🤖 AI Summary
Long-form video understanding is hindered by the high computational cost of dense frame decoding, quadratic growth in token count with respect to frame number, and weak motion perception under sparse sampling. This work proposes a hierarchical video-language framework that decouples semantic and motion representations: sparse I-frames are processed by a Vision Transformer to capture scene semantics, while inter-frame dynamics from densely sampled frames are encoded into aligned motion tokens via a lightweight compressed-domain tri-stream adapter that fuses motion vector maps, residual maps, and I-frame context.

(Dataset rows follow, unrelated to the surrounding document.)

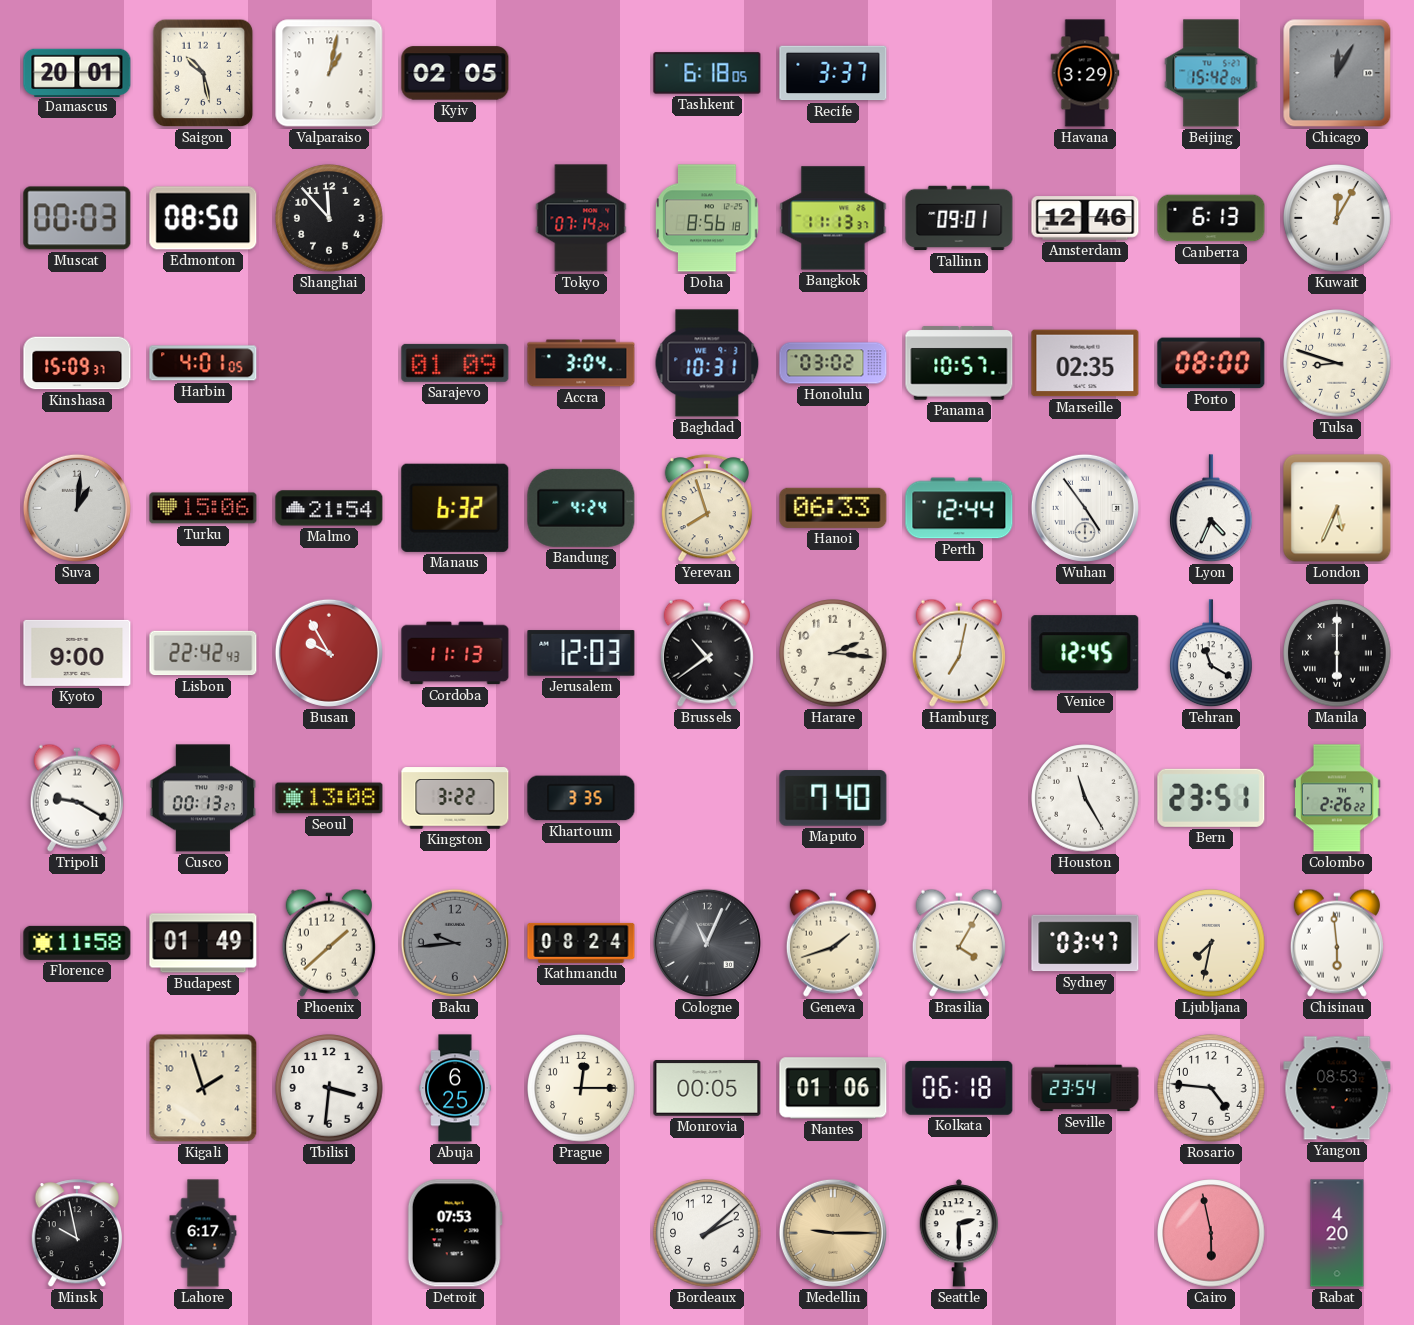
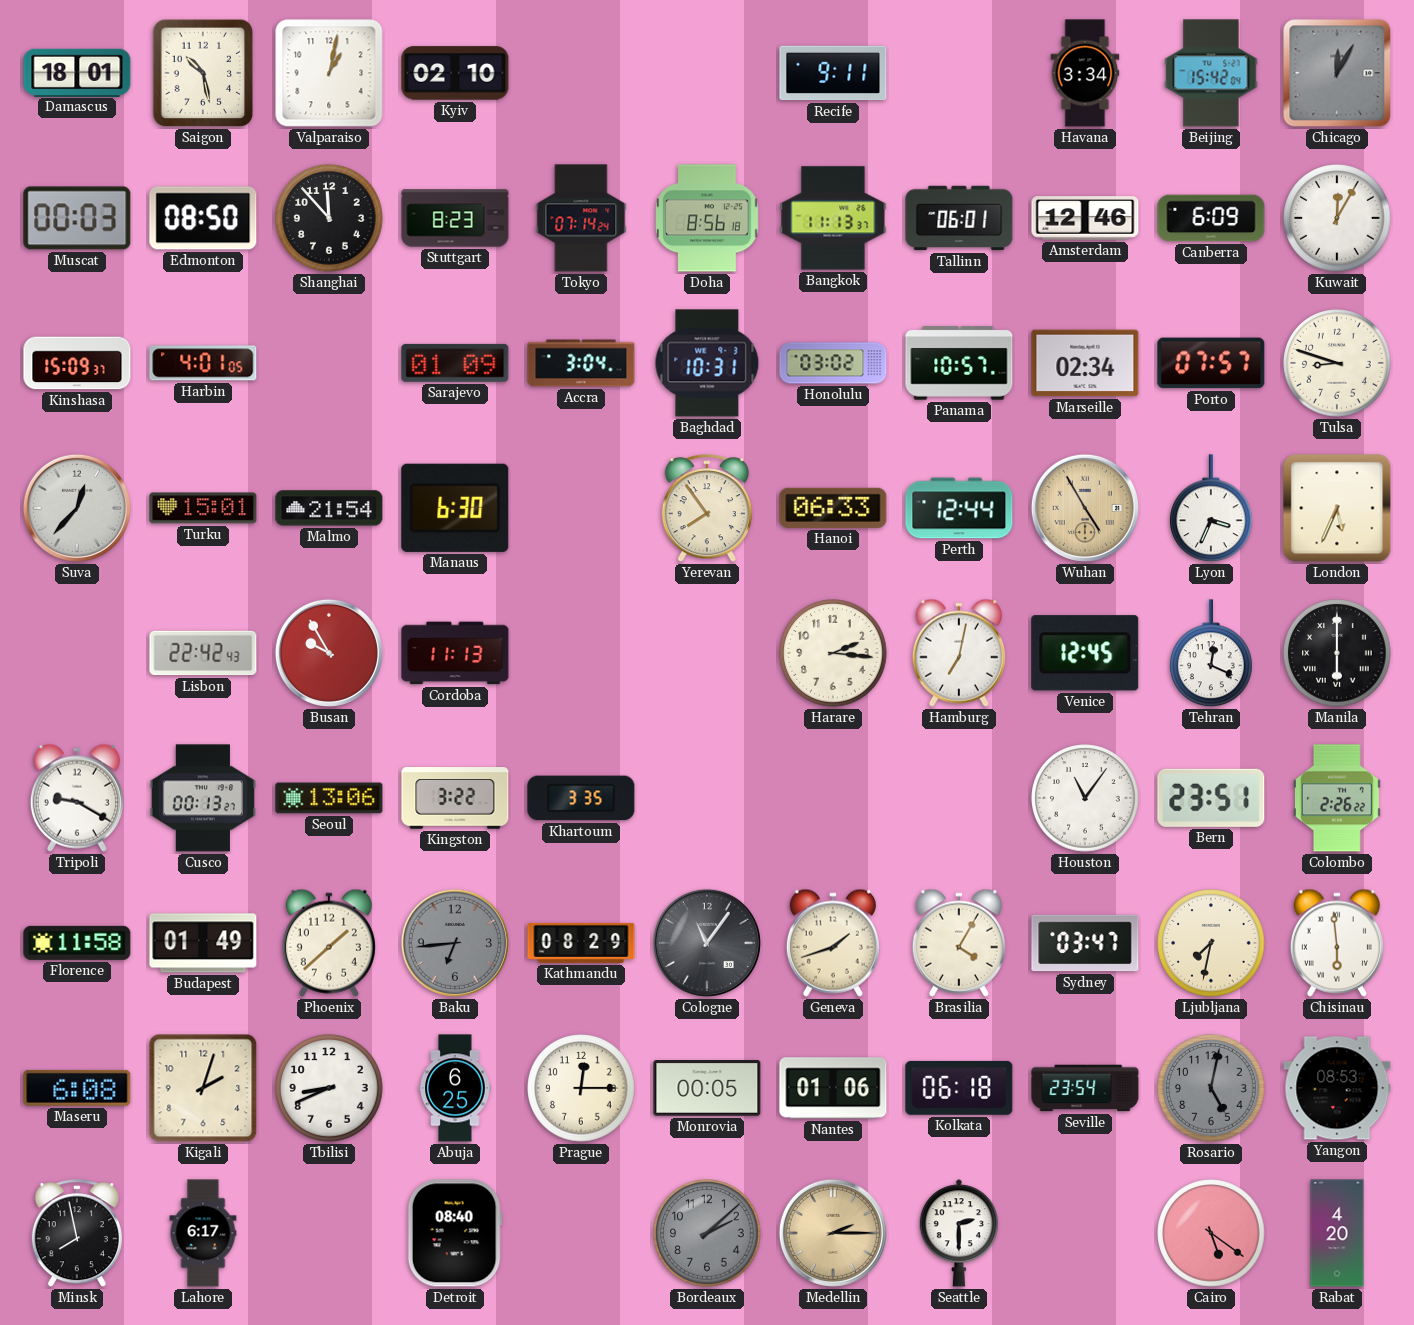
Damascus: 20:01 -> 18:01
Kyiv: 02:05 -> 02:10
Tashkent: 6:18 -> none
Recife: 3:37 -> 9:11
Havana: 3:29 -> 3:34
Stuttgart: none -> 8:23
Tallinn: 09:01 -> 06:01
Canberra: 6:13 -> 6:09
Marseille: 02:35 -> 02:34
Porto: 08:00 -> 07:57
Suva: 1:01 -> 12:37
Turku: 15:06 -> 15:01
Manaus: 6:32 -> 6:30
Bandung: 4:24 -> none
Yerevan: 7:57 -> 7:54
Wuhan: 4:54 -> 4:55
Wuhan dial: white -> champagne
Lyon: 4:34 -> 3:34
Kyoto: 9:00 -> none
Jerusalem: 12:03 -> none
Brussels: 10:39 -> none
Tehran: 11:20 -> 12:19
Seoul: 13:08 -> 13:06
Maputo: 7:40 -> none
Houston: 11:25 -> 11:06
Baku: 9:44 -> 6:44
Kathmandu: 08:24 -> 08:29
Cologne: 11:04 -> 11:06
Maseru: none -> 6:08
Kigali: 1:57 -> 2:03
Tbilisi: 3:31 -> 8:41
Rosario: 4:46 -> 5:02
Rosario dial: white -> grey
Minsk: 9:58 -> 7:58
Detroit: 07:53 -> 08:40
Bordeaux dial: white -> grey
Medellin: 9:15 -> 2:15
Cairo: 5:58 -> 5:21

These motion tokens are injected into a large language model through a differentiable placeholder mechanism. Combining contrastive alignment pretraining with LoRA fine-tuning, the method achieves a 2.3-point improvement (61.2% → 63.5%) over a 32-frame dense baseline on Video-MME while using 3.6× fewer context tokens, demonstrating the efficacy of the tri-stream architecture and hierarchical fusion.
📝 Abstract
Long-video understanding with multimodal language models suffers from three compounding bottlenecks: heavy decode cost to obtain dense RGB frames, quadratic token growth with frame count, and weak motion perception under sparse keyframe sampling. We present HY-Himmel, a hierarchical video-language framework that allocates semantic and motion capacity separately. A small set of sparse anchor I-frames is routed to the expensive host ViT to ground object identity and scene layout, while the far denser inter-frame intervals are encoded by a lightweight compressed-domain tri-stream adapter that distils motion evidence from motion-vector maps, residual maps, and I-frame context into aligned motion tokens. These tokens are injected into the LLM via a differentiable placeholder mechanism after a dedicated Stage-1 contrastive alignment that places the motion representation in a geometry compatible with the frozen visual backbone. On Video-MME, HY-Himmel surpasses the dense 32-frame baseline by +2.3 pp (61.2 to 63.5%) while using 3.6x fewer context tokens. Extensive ablations over stream composition, motion encoder family, fusion mode, alignment objective, anchor count, LoRA rank, and video duration confirm that the full tri-stream is necessary and sufficient for the observed gains.